What considerations affecting the advertising of tobacco in motor racing, particularly Formula 1, do not apply equally to snooker.

The Minister of State, Department of Health (Baroness Jay of Paddington)

The Government want to reduce the exposure of children and young people to tobacco advertising. That is why we gave a manifesto commitment to ban tobacco advertising as part of a fully-developed tobacco control strategy. We have always said that our aim is to remove tobacco advertising from sports events without damaging the events themselves. We have always said that sports like snooker will need time to find other sponsors.
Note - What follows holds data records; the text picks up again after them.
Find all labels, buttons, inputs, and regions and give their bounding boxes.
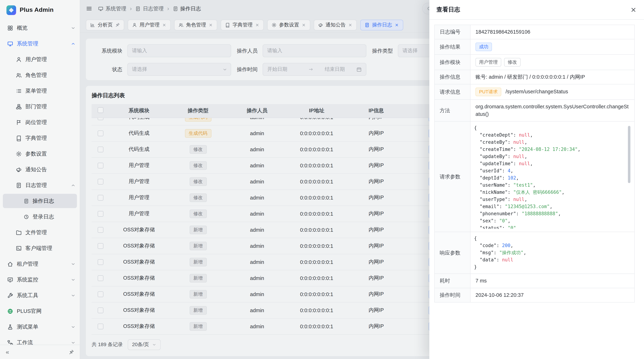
sidebar-item-log-mgmt[interactable]: 日志管理 [0,177,80,193]
close-tab-icon[interactable] [208,23,213,27]
operation-time-range-picker[interactable]: 开始日期 结束日期 [262,63,366,76]
system-module-input[interactable]: 请输入 [127,44,231,57]
code-block-request_params: { "createDept": null, "createBy": null, … [474,124,631,229]
sidebar-item-menu-mgmt[interactable]: 菜单管理 [0,83,80,99]
globe-icon [7,308,13,314]
sidebar-item-dict-mgmt[interactable]: 字典管理 [0,130,80,146]
row-checkbox[interactable] [98,324,104,329]
cell-module: OSS对象存储 [110,302,168,318]
total-records: 共 189 条记录 [92,341,123,348]
cell-operator: admin [228,174,286,189]
cell-ip: 0:0:0:0:0:0:0:1 [286,190,347,205]
close-drawer-button[interactable] [630,6,637,13]
row-checkbox[interactable] [98,211,104,217]
row-checkbox[interactable] [98,291,104,297]
logo[interactable]: Plus Admin [0,0,80,20]
cell-ip: 0:0:0:0:0:0:0:1 [286,319,347,334]
tab-dict-mgmt[interactable]: 字典管理 [221,19,264,30]
cell-module: OSS对象存储 [110,222,168,238]
sidebar-item-dept-mgmt[interactable]: 部门管理 [0,99,80,114]
cell-module: 代码生成 [110,125,168,141]
row-checkbox[interactable] [98,130,104,136]
tab-operation-log[interactable]: 操作日志 [360,19,403,30]
tab-analysis[interactable]: 分析页 [86,19,124,30]
tab-notice[interactable]: 通知公告 [314,19,357,30]
close-tab-icon[interactable] [302,23,306,27]
book-icon [225,22,230,27]
sidebar-item-overview[interactable]: 概览 [0,20,80,36]
row-checkbox[interactable] [98,195,104,200]
sidebar-item-login-log[interactable]: 登录日志 [0,209,80,225]
chevron-down-icon [71,293,76,298]
row-checkbox[interactable] [98,179,104,184]
drawer-row-duration: 耗时7 ms [434,274,634,288]
operator-input[interactable]: 请输入 [262,44,366,57]
breadcrumb-item-system-mgmt[interactable]: 系统管理 [98,5,126,12]
close-tab-icon[interactable] [255,23,260,27]
sidebar-item-role-mgmt[interactable]: 角色管理 [0,67,80,83]
cell-module: OSS对象存储 [110,254,168,270]
cell-module: OSS对象存储 [110,286,168,302]
sidebar-item-system-monitor[interactable]: 系统监控 [0,272,80,288]
row-checkbox[interactable] [98,146,104,152]
row-checkbox[interactable] [98,259,104,265]
close-tab-icon[interactable] [395,23,399,27]
row-checkbox[interactable] [98,118,104,120]
chevron-up-icon [71,183,76,188]
sidebar-item-post-mgmt[interactable]: 岗位管理 [0,114,80,130]
drawer-row-response-params: 响应参数{ "code": 200, "msg": "操作成功", "data"… [434,232,634,274]
sidebar-item-tenant-mgmt[interactable]: 租户管理 [0,256,80,272]
pin-icon[interactable] [69,349,74,355]
row-checkbox[interactable] [98,243,104,249]
close-tab-icon[interactable] [162,23,166,27]
breadcrumb-item-log-mgmt[interactable]: 日志管理 [136,5,164,12]
tab-param-settings[interactable]: 参数设置 [267,19,310,30]
drawer-row-method: 方法org.dromara.system.controller.system.S… [434,100,634,121]
tab-role-mgmt[interactable]: 角色管理 [174,19,217,30]
row-checkbox[interactable] [98,227,104,233]
tag: 用户管理 [476,58,501,66]
cell-operator: admin [228,270,286,286]
drawer-row-info: 操作信息账号: admin / 研发部门 / 0:0:0:0:0:0:0:1 /… [434,70,634,84]
tab-user-mgmt[interactable]: 用户管理 [128,19,171,30]
breadcrumb-separator: › [167,5,169,12]
breadcrumb-item-operation-log[interactable]: 操作日志 [173,5,201,12]
sidebar-item-test-menu[interactable]: 测试菜单 [0,319,80,335]
cell-operator: admin [228,286,286,302]
sidebar-item-notice[interactable]: 通知公告 [0,162,80,177]
code-block-response_params: { "code": 200, "msg": "操作成功", "data": nu… [474,235,631,271]
operation-type-tag: 新增 [190,274,206,282]
scrollbar-thumb[interactable] [628,126,630,183]
drawer-label: 操作信息 [434,70,470,84]
doc-icon [136,6,141,11]
cell-operator: admin [228,190,286,205]
sidebar-item-system-mgmt[interactable]: 系统管理 [0,36,80,51]
select-all-checkbox[interactable] [98,107,104,113]
sidebar-item-user-mgmt[interactable]: 用户管理 [0,51,80,67]
users-icon [178,22,184,27]
row-checkbox[interactable] [98,275,104,281]
sidebar-item-file-mgmt[interactable]: 文件管理 [0,225,80,240]
cell-ip: 0:0:0:0:0:0:0:1 [286,141,347,157]
row-checkbox[interactable] [98,163,104,168]
sidebar-item-client-mgmt[interactable]: 客户端管理 [0,240,80,256]
row-checkbox[interactable] [98,307,104,313]
page-size-select[interactable]: 20条/页 [128,339,160,350]
drawer-value: org.dromara.system.controller.system.Sys… [476,104,628,117]
tool-icon [7,292,13,298]
sidebar-item-param-settings[interactable]: 参数设置 [0,146,80,162]
sidebar-item-operation-log[interactable]: 操作日志 [3,194,77,208]
drawer-value: 1842781986426159106 [476,29,530,35]
sidebar-item-system-tools[interactable]: 系统工具 [0,288,80,303]
collapse-sidebar-button[interactable]: « [6,349,9,355]
sidebar-item-workflow[interactable]: 工作流 [0,335,80,345]
arrow-right-icon [308,67,313,72]
cell-ip-info: 内网IP [347,286,406,302]
drawer-label: 方法 [434,100,470,121]
status-select[interactable]: 请选择 [127,63,231,76]
sidebar-item-plus-website[interactable]: PLUS官网 [0,303,80,319]
cell-ip-info: 内网IP [347,118,406,125]
menu-toggle-icon[interactable] [86,5,92,12]
drawer-row-log-id: 日志编号1842781986426159106 [434,25,634,39]
close-tab-icon[interactable] [348,23,352,27]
Formula One, unlike other sports heavily dependent upon tobacco money, is a major sport throughout the European Union and attracts major television audiences globally. All eleven Formula One teams are based in the EU: seven in the United Kingdom. Formula One makes a major economic contribution to the British motor sport industry. The world's leading motor sports firms, with a turnover in excess of £1 billion, have chosen to be located in the UK, providing over 50,000 highly skilled well-paid jobs for the British economy.

A blanket ban on tobacco sponsorship of Formula One is likely to lead to Grand Prix races moving overseas to countries with few or no restrictions on tobacco advertising. But those events would still be televised within the EU. This would have the perverse effect of leading to more tobacco advertising on European TV screens, not less. The Federation Internationale de l'Automobile has said it will introduce voluntary reductions in tobacco advertising at events worldwide.

It is for these reasons that we believe Formula One should be treated in this way. Our approach is pragmatic, and one which we believe will achieve our strategic aims more effectively.